Reported February 2024
Googlebacktracking

Ways to Split a String

Reported by candidates from Google's online assessment. Pattern, common pitfall, and the honest play if you blank under the timer.

Get StealthCoderRuns invisibly during the live Google OA. Under 2s to a working solution.
Founder's read

Google's February OA included a string-splitting problem that looks deceptively simple on first read. You're given a string and need to find valid ways to split it according to some constraint, usually around palindromes or numeric patterns. The trap is treating it as a greedy problem when it's actually about exhaustive enumeration. StealthCoder will catch the pattern if you blank on the recursive structure mid-interview.

Pattern and pitfall

The core pattern here is backtracking. You build splits recursively, checking validity at each step, and exploring all paths. The trick candidates miss is that greedy won't work because an invalid early split might block a valid solution later. The common pitfall is computing validity inefficiently on every candidate split instead of precomputing or memoizing. If the constraint involves palindromes, you'll want a 2D DP table up front to know which substrings are valid in constant time. Backtrack with that table as your lookup, prune branches early, and collect results. StealthCoder's role is to remind you of the structure if you freeze on whether to use DP or recursion.

Memorize the pattern. If you can't, run StealthCoder. The proctor sees the IDE. They don't see what's behind it.

If this hits your live OA

You can drill Ways to Split a String cold, or you can hedge it. StealthCoder runs invisibly during screen share and surfaces a working solution in under 2 seconds. The proctor sees the IDE. They don't see what's behind it. Made by an engineer who treats the OA as theater. If yours is tonight, you don't have time to grind. You have time to hedge.

Get StealthCoder

Related leaked OAs

⏵ Practice the LeetCode equivalent

This OA pattern shows up on LeetCode as palindrome partitioning. If you have time before the OA, drill that.

⏵ The honest play

You've seen the question. Make sure you actually pass Google's OA.

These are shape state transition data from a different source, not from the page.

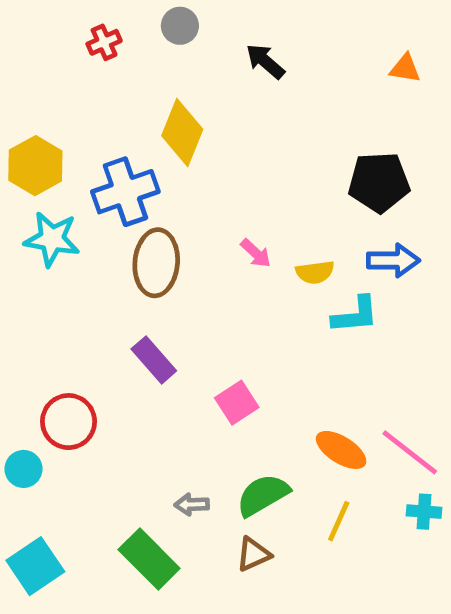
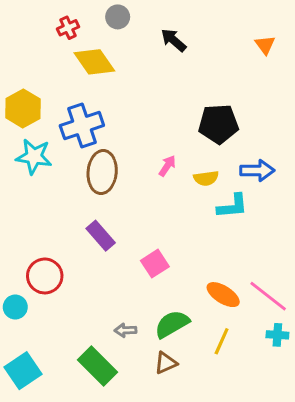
orange triangle: (405, 68) -> (265, 45), turned 45
yellow diamond: (182, 132) -> (94, 62), moved, turned -57
black pentagon: (379, 182) -> (218, 124), moved
pink arrow: (256, 253) -> (167, 166), turned -100

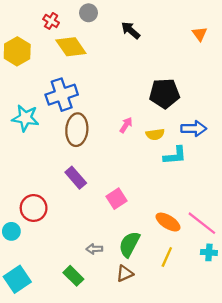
red cross: (68, 28) -> (51, 21), turned -35
yellow hexagon: (23, 108) -> (17, 51), moved
green semicircle: (172, 324) -> (129, 244), turned -32
green rectangle: (97, 366) -> (73, 276), size x0.7

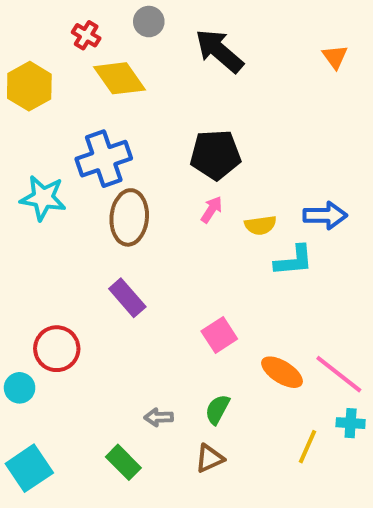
black arrow: (131, 30) -> (219, 51), size x1.5
black pentagon: (164, 93) -> (215, 155), moved
pink square: (117, 199) -> (219, 335), moved
green semicircle: (129, 244) -> (217, 409), size x0.7
yellow line: (167, 257) -> (307, 447), moved

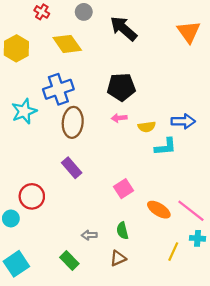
red cross: (86, 35) -> (42, 12), moved
orange triangle: (335, 57) -> (189, 32), size x1.6
cyan star: (43, 198) -> (24, 111), turned -30
pink arrow: (211, 210) -> (119, 118), turned -128
green semicircle: (217, 409) -> (122, 231), turned -42

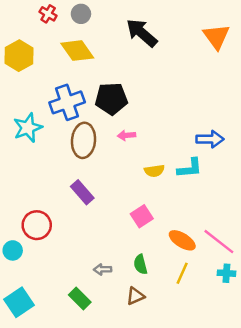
gray circle: (84, 12) -> (81, 14), moved
black pentagon: (121, 87) -> (111, 99), moved
pink arrow: (119, 118) -> (127, 135), moved
yellow semicircle: (147, 127) -> (154, 171), moved
yellow line: (173, 252) -> (182, 273), moved

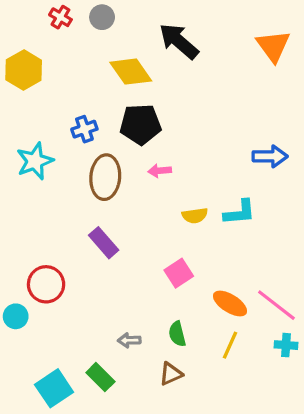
yellow diamond: (77, 51) -> (131, 72), moved
blue cross: (67, 102) -> (84, 129), size x0.6
blue arrow: (210, 139) -> (270, 156), moved
cyan square: (19, 302) -> (54, 388), moved

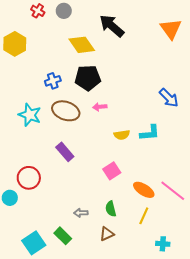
blue arrow: (270, 156) -> (169, 98), turned 45
cyan star: (35, 161) -> (30, 115), moved, turned -30
brown ellipse: (105, 177) -> (66, 111), turned -76
cyan cross: (286, 345) -> (163, 244), moved

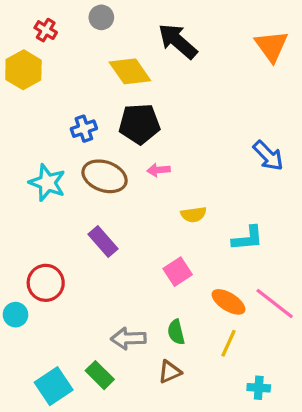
red cross: (38, 11) -> (46, 30), moved
cyan L-shape: (150, 133) -> (248, 238), moved
gray arrow: (81, 213) -> (128, 338), size x1.5

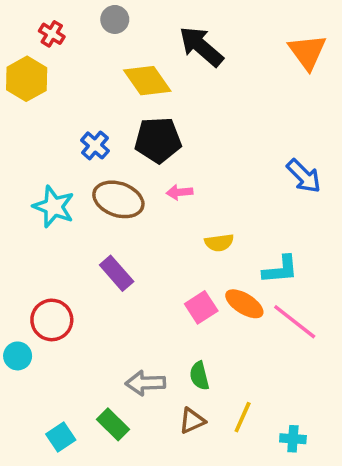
blue cross: (84, 129) -> (95, 145), turned -30
orange ellipse: (229, 302) -> (244, 304), moved
pink line: (275, 303) -> (295, 322), moved
yellow line: (229, 343) -> (243, 417), moved
cyan square: (54, 386) -> (61, 437), size x0.7

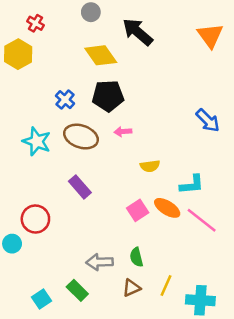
gray circle: (115, 19) -> (91, 12), moved
cyan cross: (293, 439) -> (200, 300), size x1.6

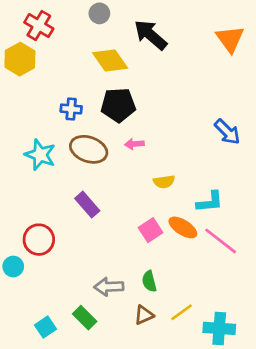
red cross: (35, 23) -> (39, 25), size x1.5
blue cross: (65, 100) -> (71, 109), turned -36
yellow line: (166, 285) -> (182, 312), turned 30

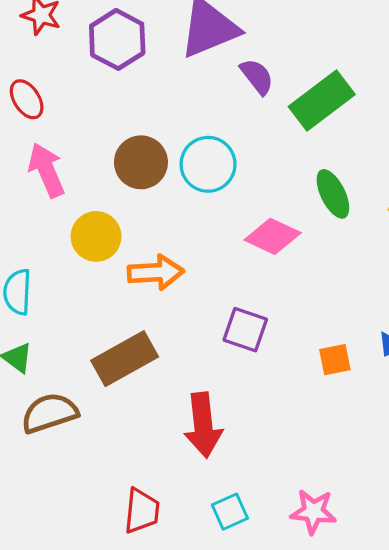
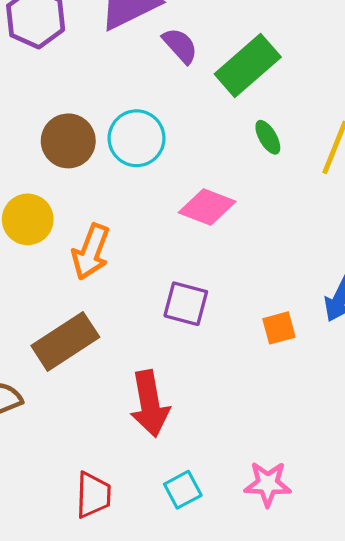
green ellipse: (333, 194) -> (268, 137), moved, size x0.7
orange arrow: (156, 272) -> (91, 252), turned 118

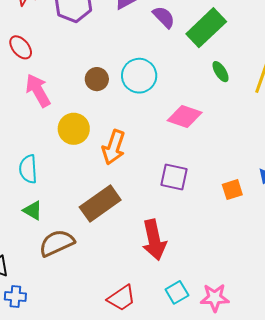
brown circle: (68, 141) -> (97, 79), size x0.7
pink star: (268, 484) -> (215, 298), moved
red trapezoid: (93, 495) -> (122, 298), turned 56

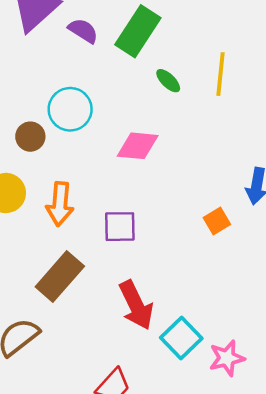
brown circle: (97, 79) -> (30, 137), moved
purple square: (174, 177) -> (120, 227), moved
cyan square: (177, 292) -> (181, 338), moved, size x1.4

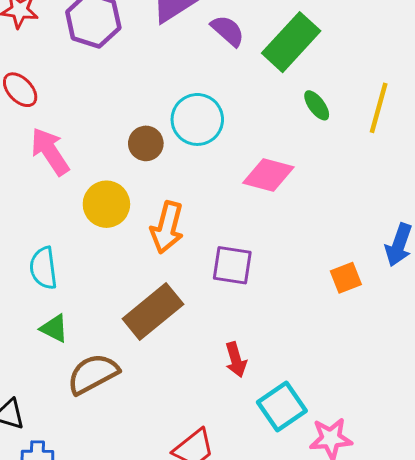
red arrow: (136, 305) -> (236, 360), size x0.6

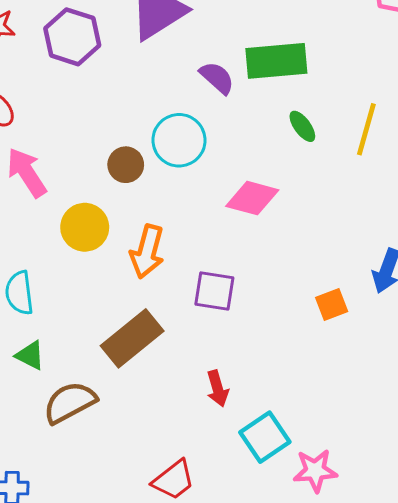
purple semicircle: (228, 31) -> (217, 78), moved
green rectangle: (291, 42) -> (276, 61), turned 42

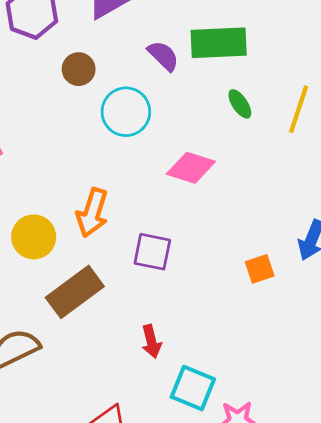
brown circle: (126, 165) -> (79, 69), moved
yellow circle: (85, 227) -> (34, 237), moved
cyan square: (265, 437) -> (193, 388), turned -36

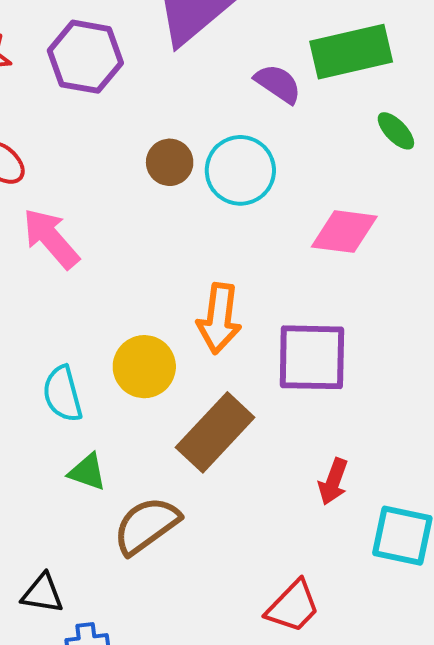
brown circle: (79, 69) -> (170, 162), moved
purple square: (152, 252) -> (312, 357), size x1.4
red arrow: (151, 341) -> (333, 482), turned 44

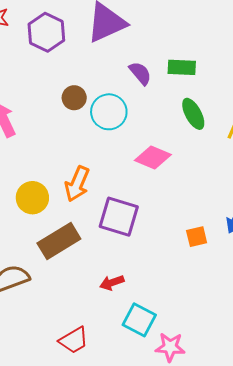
green rectangle: (351, 52) -> (182, 67), size x0.7
green ellipse: (396, 131) -> (193, 114), size x1.4
red arrow: (333, 482) -> (112, 283), turned 35

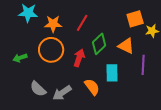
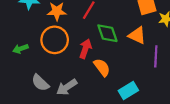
green diamond: (99, 44) -> (107, 33), turned -65
cyan rectangle: (112, 73) -> (128, 90), moved, turned 60
orange semicircle: (92, 87) -> (102, 67), moved

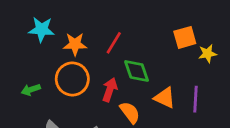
orange triangle: (137, 35) -> (165, 98), moved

Google reuses patterns across OAs. Made by an engineer who treats the OA as theater. If yours is tonight, you don't have time to grind. You have time to hedge. Works on HackerRank, CodeSignal, CoderPad, and Karat.

Ways to Split a String FAQ

Is this a DP problem or backtracking?+

Both. Use DP as a preprocessing step to mark valid substrings (e.g., palindromes). Then backtrack to enumerate all valid splits using that DP table for O(1) lookups. This hybrid approach avoids redundant validity checks.

What's the main gotcha Google tests here?+

Candidates try greedy first and fail silently. The problem requires exploring all branches because an early invalid choice doesn't mean the string is unsplittable. Exhaustive search is the correct approach, not optimization.

How do I precompute validity efficiently?+

Build a 2D boolean table: dp[i][j] = true if substring s[i:j+1] is valid. Fill it bottom-up (expanding from single chars). Then in backtracking, check dp[start][end] in O(1) instead of recomputing validity each time.

What's the time complexity I should expect?+

Worst case is exponential in the number of valid splits (think all substrings are valid). That's inherent to the problem, not a sign of a wrong approach. Google expects you to recognize this and accept it.

Can I solve this in 30 minutes under pressure?+

Yes, if you recognize backtracking immediately. Write the recursive helper, build your validity table, prune early. Coding it is straightforward once the structure clicks. That's why this shows up on OAs.

Problem reported by candidates from a real Online Assessment. Sourced from a publicly-available candidate-aggregated repository. Not affiliated with Google.